Шрифт:
Интервал:
Закладка:
– Полагаю, для чая уже поздновато, – вздохнул От-А-до-Л. Сентябрь, как ни странно, голода не чувствовала, но в желудке у виверна столько закоулков, что заполнить их все сразу невозможно.
– Конечно, обсуждать религиозные убеждения неприлично, – Бурак шумно втянула носом воздух, – но я терпеть не могу чаевников. Я принадлежу к школе Ночного Дожора. Вы пьете чай только потому, что пробило три часа и так принято, и да, да, приятно выпить чашку вкусного чая и съесть сэндвич с обрезанными корочками, но приятность – это еще не все! В Ночную Еду ты жадно впиваешься зубами, потому что в темноте на тебя набрасывается голод. Ты хочешь этот кусочек ростбифа, который не доел в ужин, и хочешь его прямо сейчас. Ночная Еда – это первобытный зов, как вой волка в лесу, ликующего над добычей.

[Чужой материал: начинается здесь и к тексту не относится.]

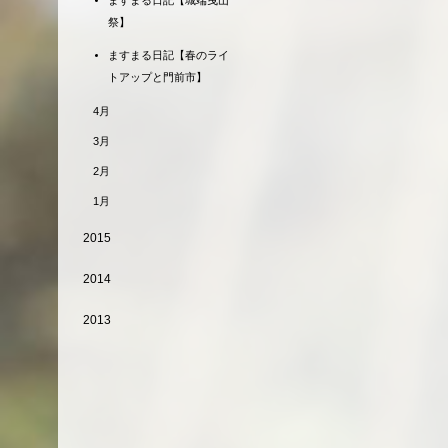
ますまる日記【城端曳山
祭】
ますまる日記【春のライ
トアップと門前市】
4月
3月
2月
1月
2015
2014
2013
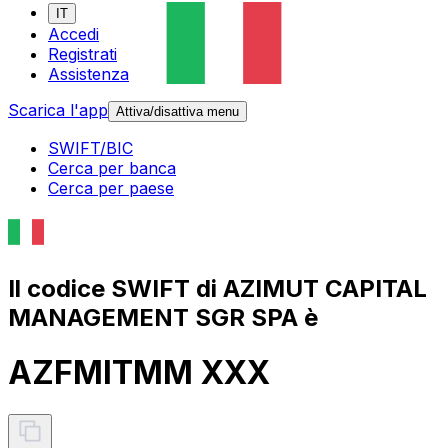
IT
Accedi
Registrati
Assistenza
Scarica l'app
Attiva/disattiva menu
SWIFT/BIC
Cerca per banca
Cerca per paese
Il codice SWIFT di AZIMUT CAPITAL
MANAGEMENT SGR SPA è
AZFMITMM XXX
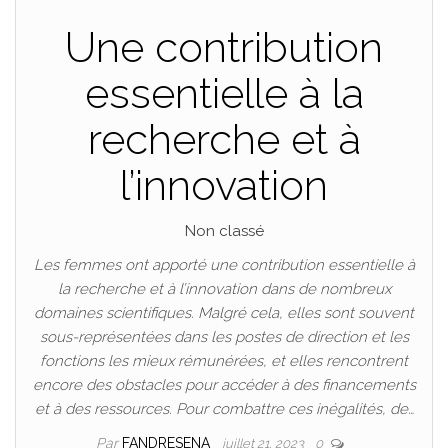
Une contribution
essentielle à la
recherche et à
l’innovation
Non classé
Les femmes ont apporté une contribution essentielle à
la recherche et à l’innovation dans de nombreux
domaines scientifiques. Malgré cela, elles sont souvent
sous-représentées dans les postes de direction et les
fonctions les mieux rémunérées, et elles rencontrent
encore des obstacles pour accéder à des financements
et à des ressources. Pour combattre ces inégalités, de…
Par
FANDRESENA
juillet 21, 2023
0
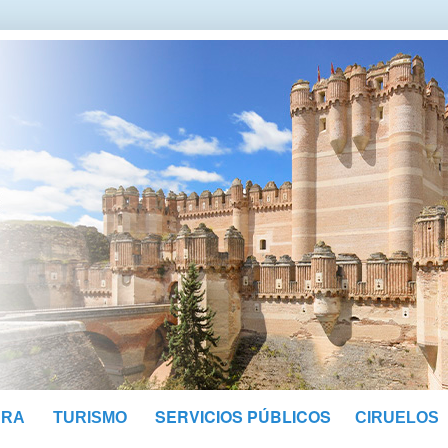
SERVICIOS PÚBLICOS
URA
TURISMO
CIRUELOS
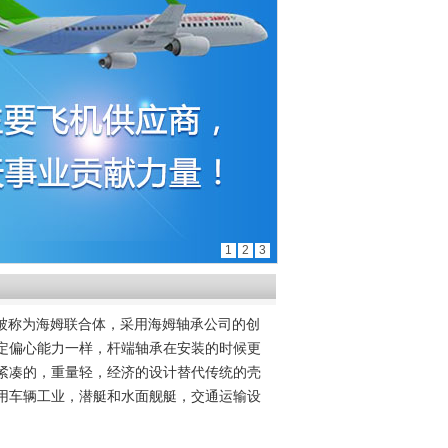
1
2
3
被称为海姆联合体，采用海姆轴承公司的创
定偏心能力一样，杆端轴承在安装的时候更
紧凑的，重量轻，经济的设计替代传统的壳
用车辆工业，潜艇和水面舰艇，交通运输设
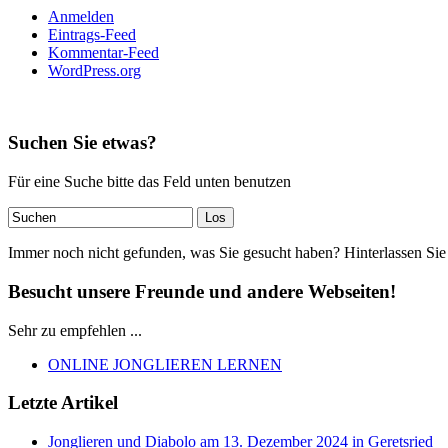
Anmelden
Eintrags-Feed
Kommentar-Feed
WordPress.org
Suchen Sie etwas?
Für eine Suche bitte das Feld unten benutzen
Immer noch nicht gefunden, was Sie gesucht haben? Hinterlassen Sie
Besucht unsere Freunde und andere Webseiten!
Sehr zu empfehlen ...
ONLINE JONGLIEREN LERNEN
Letzte Artikel
Jonglieren und Diabolo am 13. Dezember 2024 in Geretsried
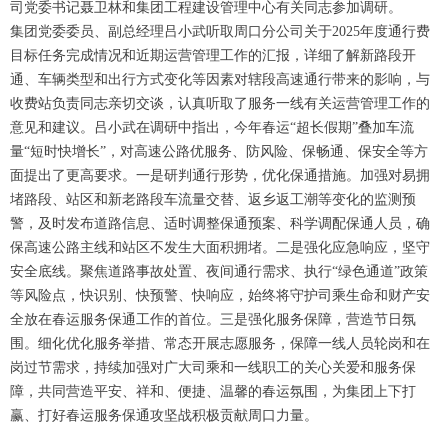
司党委书记聂卫林和集团工程建设管理中心有关同志参加调研。
集团党委委员、副总经理吕小武听取周口分公司关于2025年度通行费
目标任务完成情况和近期运营管理工作的汇报，详细了解新路段开
通、车辆类型和出行方式变化等因素对辖段高速通行带来的影响，与
收费站负责同志亲切交谈，认真听取了服务一线有关运营管理工作的
意见和建议。吕小武在调研中指出，今年春运“超长假期”叠加车流
量“短时快增长”，对高速公路优服务、防风险、保畅通、保安全等方
面提出了更高要求。一是研判通行形势，优化保通措施。加强对易拥
堵路段、站区和新老路段车流量交替、返乡返工潮等变化的监测预
警，及时发布道路信息、适时调整保通预案、科学调配保通人员，确
保高速公路主线和站区不发生大面积拥堵。二是强化应急响应，坚守
安全底线。聚焦道路事故处置、夜间通行需求、执行“绿色通道”政策
等风险点，快识别、快预警、快响应，始终将守护司乘生命和财产安
全放在春运服务保通工作的首位。三是强化服务保障，营造节日氛
围。细化优化服务举措、常态开展志愿服务，保障一线人员轮岗和在
岗过节需求，持续加强对广大司乘和一线职工的关心关爱和服务保
障，共同营造平安、祥和、便捷、温馨的春运氛围，为集团上下打
赢、打好春运服务保通攻坚战积极贡献周口力量。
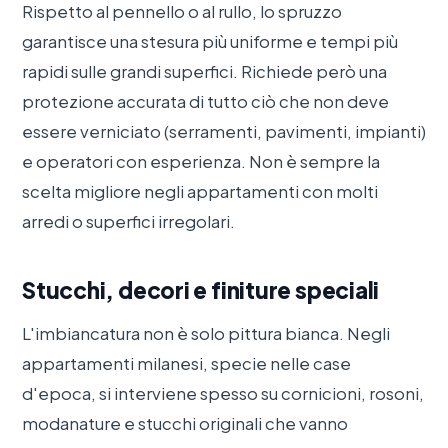
Rispetto al pennello o al rullo, lo spruzzo
garantisce una stesura più uniforme e tempi più
rapidi sulle grandi superfici. Richiede però una
protezione accurata di tutto ciò che non deve
essere verniciato (serramenti, pavimenti, impianti)
e operatori con esperienza. Non è sempre la
scelta migliore negli appartamenti con molti
arredi o superfici irregolari.
Stucchi, decori e finiture speciali
L'imbiancatura non è solo pittura bianca. Negli
appartamenti milanesi, specie nelle case
d'epoca, si interviene spesso su cornicioni, rosoni,
modanature e stucchi originali che vanno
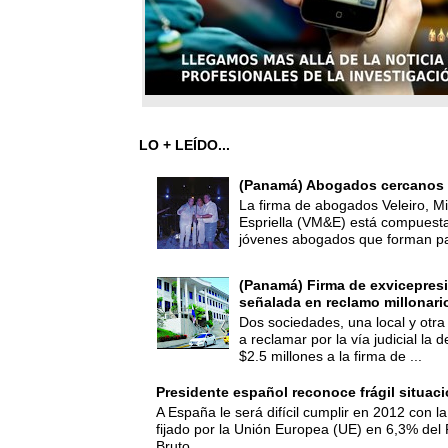
LO + LEÍDO...
(Panamá) Abogados cercanos 
La firma de abogados Veleiro, Mi
Espriella (VM&E) está compuest
jóvenes abogados que forman par
(Panamá) Firma de exvicepresi
señalada en reclamo millonari
Dos sociedades, una local y otra
a reclamar por la vía judicial la
$2.5 millones a la firma de ...
Presidente español reconoce frágil situac
A España le será difícil cumplir en 2012 con la
fijado por la Unión Europea (UE) en 6,3% del 
Bruto...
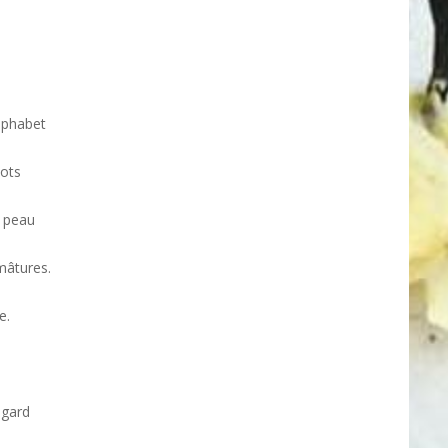
lphabet
mots
a peau
mâtures.
e.
egard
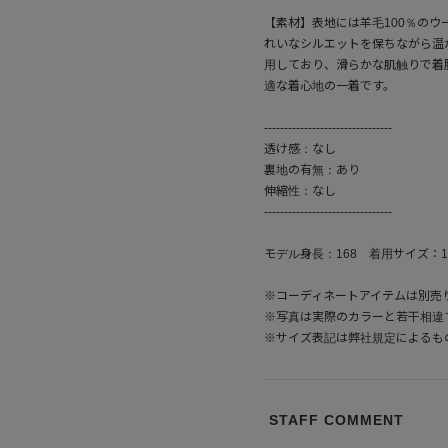
【素材】表地には羊毛100％の
れいなシルエットを保ちながら温
用しており、滑らかな肌触りで着
適な着心地の一着です。
--------------------------------
透け感：なし
裏地の有無：あり
伸縮性：なし
--------------------------------
モデル身長：168 着用サイズ：1
※コーディネートアイテムは別売
※写真は実際のカラーと若干相違
※サイズ表記は弊社規定によるも
STAFF COMMENT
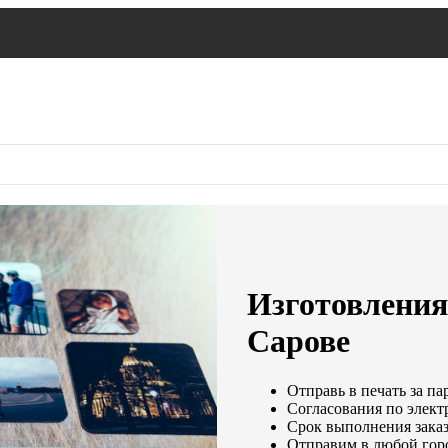
Изготовления
Сарове
Отправь в печать за па
Согласования по электр
Срок выполнения заказ
Отправим в любой гор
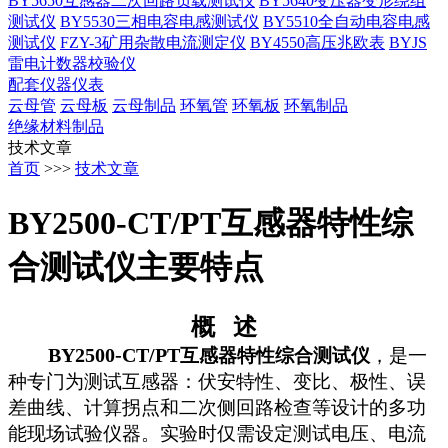
BY5650互感器二次回路负载测试仪
BY5640变压器变形绕组
测试仪
BY5530三相电容电感测试仪
BY5510全自动电容电感
测试仪
FZY-3矿用杂散电流测定仪
BY4550高压兆欧表
BYJS
雷电计数器校验仪
配套仪器仪表
云母管
云母板
云母制品
环氧管
环氧板
环氧制品
绝缘材料制品
技术文章
首页
>>>
技术文章
BY2500-CT/PT互感器特性综
合测试仪主要特点
概
述
BY2500-CT/PT
互感器特性综合测试仪
，是一
种专门为测试互感器：伏安特性、变比、极性、误
差曲线、计算拐点和二次侧回路检查等设计的多功
能现场试验仪器。实验时仅需设定测试电压、电流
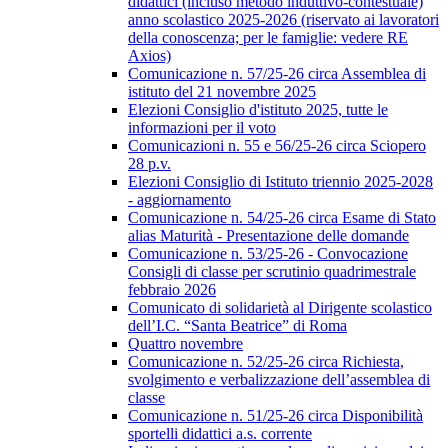
didattici (incluso metodo induttivo-contestuale)
anno scolastico 2025-2026 (riservato ai lavoratori
della conoscenza; per le famiglie: vedere RE
Axios)
Comunicazione n. 57/25-26 circa Assemblea di
istituto del 21 novembre 2025
Elezioni Consiglio d'istituto 2025, tutte le
informazioni per il voto
Comunicazioni n. 55 e 56/25-26 circa Sciopero
28 p.v.
Elezioni Consiglio di Istituto triennio 2025-2028
- aggiornamento
Comunicazione n. 54/25-26 circa Esame di Stato
alias Maturità - Presentazione delle domande
Comunicazione n. 53/25-26 - Convocazione
Consigli di classe per scrutinio quadrimestrale
febbraio 2026
Comunicato di solidarietà al Dirigente scolastico
dell’I.C. “Santa Beatrice” di Roma
Quattro novembre
Comunicazione n. 52/25-26 circa Richiesta,
svolgimento e verbalizzazione dell’assemblea di
classe
Comunicazione n. 51/25-26 circa Disponibilità
sportelli didattici a.s. corrente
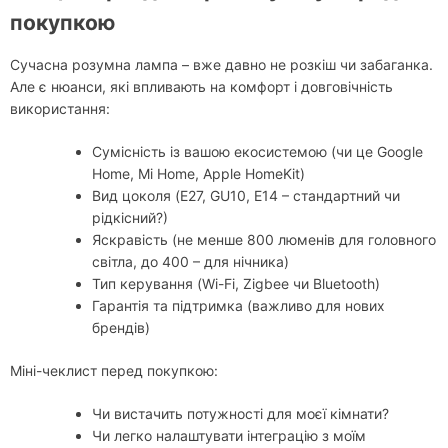
покупкою
Сучасна розумна лампа – вже давно не розкіш чи забаганка.
Але є нюанси, які впливають на комфорт і довговічність
використання:
Сумісність із вашою екосистемою (чи це Google
Home, Mi Home, Apple HomeKit)
Вид цоколя (E27, GU10, E14 – стандартний чи
рідкісний?)
Яскравість (не менше 800 люменів для головного
світла, до 400 – для нічника)
Тип керування (Wi-Fi, Zigbee чи Bluetooth)
Гарантія та підтримка (важливо для нових
брендів)
Міні-чеклист перед покупкою:
Чи вистачить потужності для моєї кімнати?
Чи легко налаштувати інтеграцію з моїм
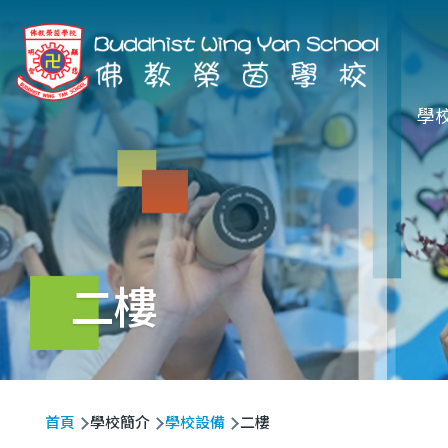
移至主內容
Ma
學
na
二樓
導
首頁
學校簡介
學校設備
二樓
航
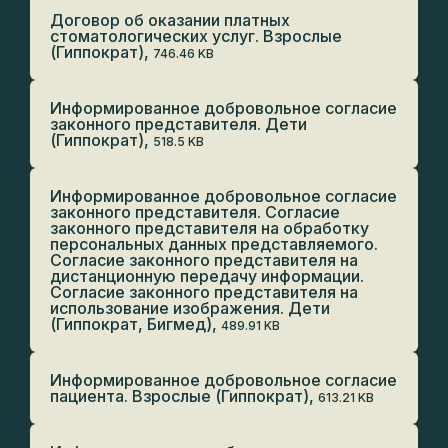
Договор об оказании платных
стоматологических услуг. Взрослые
(Гиппократ),
746.46 KB
Информированное добровольное согласие
законного представителя. Дети
(Гиппократ),
518.5 KB
Информированное добровольное согласие
законного представителя. Согласие
законного представителя на обработку
персональных данных представляемого.
Согласие законного представителя на
дистанционную передачу информации.
Согласие законного представителя на
использование изображения. Дети
(Гиппократ, Бигмед),
489.91 KB
Информированное добровольное согласие
пациента. Взрослые (Гиппократ),
613.21 KB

Канделябра затрясла хвостом и топнула копытом. Тут же из леса с шипением появилась грозовая туча из круглых бело-фиолетовых разрядов размером с яблоко, несущих на спинах плетеную корзинку. Они опустили груз наземь и начали радостно обнюхивать Бурак. Сентябрь открыла корзинку. Внутри оказались куриные ножки, завернутые в вощеную бумагу, графин с чем-то великолепным, сверкающим, искристым внутри и большущая гроздь молниевинограда. Когда она развернула одну из вощеных оберток, то оказалось, что куриные ножки вовсе не из курицы. Вокруг белой косточки клубилось штормовое облако.
– Чаепитие может быть приятным, – сказал, сдаваясь, От-А-до-Л и обнюхал виноград. Сентябрь это внезапно напомнило его тень, там, глубоко в Волшебном Подземелье, тень, которая водила компанию с Герцогом Чаепитий и Вице-Королевой Кофе и позволяла их детишкам ездить на своей спине и дергать себя за уши. Сентябрь вздрогнула.
– Аэл, – позвала она тихо, как будто это значило, что они здесь только вдвоем, как это было однажды в поле с красными цветочками и деревьями, которые были почти как хурма, только не хурма. – Отчего ты заплакал в Библиотеке, когда мы открыли ларец?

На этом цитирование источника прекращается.